MOR activation in the left ventral striatum in the region of the nucleus accumbens was positively correlated with an increased desire for social interaction. This finding is consistent with a recent report showing that in adolescent rats, MORs but not delta- or kappa-opioid receptors in the nucleus accumbens mediate social play behavior20. The present study also found significant MOR deactivation during acceptance in the midline thalamus and sgACC (Fig 2b, Table 1). In the thalamus, MOR deactivation during acceptance may serve to “permit” the positive effects of acceptance. Consistent with this hypothesis, a previous study in rats showed that a MOR agonist injected into the medial thalamus raised the threshold for both pain and positive reinforcement67. This hypothesis may also be particularly important for the sgACC, which is associated with anhedonia in major depressive disorder48, 68.
MOR activation during rejection showed positive correlations with MOR activation during acceptance in several areas, suggesting that the MOR system responds to both types of stimuli. This is consistent with animal studies showing that endogenous opioid release reduces distress during social separation, and facilitates positive emotions during play10–14, 17–20. The present study further adds to this model by showing regional specificity in MOR activation during rejection and acceptance. Differences in the magnitude of MOR activation were found in specific areas during rejection compared to acceptance (Fig 2, Tables 1 and 2). Furthermore, the areas where MOR activation correlations were not found (i.e., amygdala, PAG, pgACC, sgACC) were also the only areas that correlated with resiliency and negative affect during rejection (Fig. 3a–d), suggesting that MOR activation in these structures were specific to rejection. While it is also possible that the overall greater MOR activation during rejection was due to greater saliency of rejection compared to acceptance, the magnitude of affective change between the two conditions were not different (Fig. 1c, d), and subjects reported that both conditions felt equally similar to real-life experiences (see Supplementary Methods). Future studies will need to establish a causal relationship between MOR activity and subjective feelings by pharmacologically manipulating the MOR system and measuring changes in regional MOR BP and affect69, 70.

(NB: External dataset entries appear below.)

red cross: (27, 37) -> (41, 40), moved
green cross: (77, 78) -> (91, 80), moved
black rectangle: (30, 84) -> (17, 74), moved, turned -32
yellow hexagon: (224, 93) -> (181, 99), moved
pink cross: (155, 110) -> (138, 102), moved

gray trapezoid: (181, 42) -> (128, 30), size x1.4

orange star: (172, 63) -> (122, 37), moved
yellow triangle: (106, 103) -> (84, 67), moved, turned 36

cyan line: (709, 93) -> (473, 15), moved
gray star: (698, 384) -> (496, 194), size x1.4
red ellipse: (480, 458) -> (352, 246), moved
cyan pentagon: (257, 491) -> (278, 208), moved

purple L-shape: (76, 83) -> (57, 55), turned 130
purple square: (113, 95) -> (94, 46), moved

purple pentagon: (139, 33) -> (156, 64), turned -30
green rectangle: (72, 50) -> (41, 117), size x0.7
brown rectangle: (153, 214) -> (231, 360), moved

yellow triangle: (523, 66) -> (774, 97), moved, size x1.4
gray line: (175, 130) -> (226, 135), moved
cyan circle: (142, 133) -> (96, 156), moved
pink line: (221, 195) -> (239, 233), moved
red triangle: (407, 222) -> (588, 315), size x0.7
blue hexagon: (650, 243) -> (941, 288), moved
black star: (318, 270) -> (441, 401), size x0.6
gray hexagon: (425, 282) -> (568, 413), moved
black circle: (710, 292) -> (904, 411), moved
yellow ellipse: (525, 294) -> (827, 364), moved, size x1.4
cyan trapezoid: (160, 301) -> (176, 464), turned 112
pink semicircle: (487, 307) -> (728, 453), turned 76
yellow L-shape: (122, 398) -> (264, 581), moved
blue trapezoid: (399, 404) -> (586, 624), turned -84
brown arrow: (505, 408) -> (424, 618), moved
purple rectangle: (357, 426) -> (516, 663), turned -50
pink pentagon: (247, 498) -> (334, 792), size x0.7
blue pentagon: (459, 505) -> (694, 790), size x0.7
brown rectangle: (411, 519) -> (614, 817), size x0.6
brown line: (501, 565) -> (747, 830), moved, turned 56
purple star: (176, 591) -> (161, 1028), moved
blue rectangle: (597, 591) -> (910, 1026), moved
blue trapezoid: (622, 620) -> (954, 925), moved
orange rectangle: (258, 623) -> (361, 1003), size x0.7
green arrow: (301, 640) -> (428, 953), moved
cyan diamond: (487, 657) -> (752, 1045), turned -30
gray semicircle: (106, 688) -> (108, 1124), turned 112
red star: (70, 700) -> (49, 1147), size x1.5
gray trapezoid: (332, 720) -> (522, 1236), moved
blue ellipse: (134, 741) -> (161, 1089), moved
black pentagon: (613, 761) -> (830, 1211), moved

The present study found that MOR activation in the dACC was greater during rejection than during acceptance (Figs. 2c). Although this activation did not reach statistical significance within the large dACC VOI, the location of the peak was similar to that in fMRI studies of social rejection5, 8, suggesting that MOR activation plays a role in regulating dACC activity during rejection. Surprisingly, MOR activation in anterior insula, which is activated in fMRI studies of rejection9, was significant during acceptance but not rejection. This may suggest that MOR activation in the anterior insula, which may be involved in both negative and positive emotions71, is more sensitive to social acceptance than rejection. This is consistent with one fMRI study showing that the anterior insula is activated while being liked by others24. Future studies will need to investigate the relationship between BOLD and MOR activity in response to social rejection and acceptance.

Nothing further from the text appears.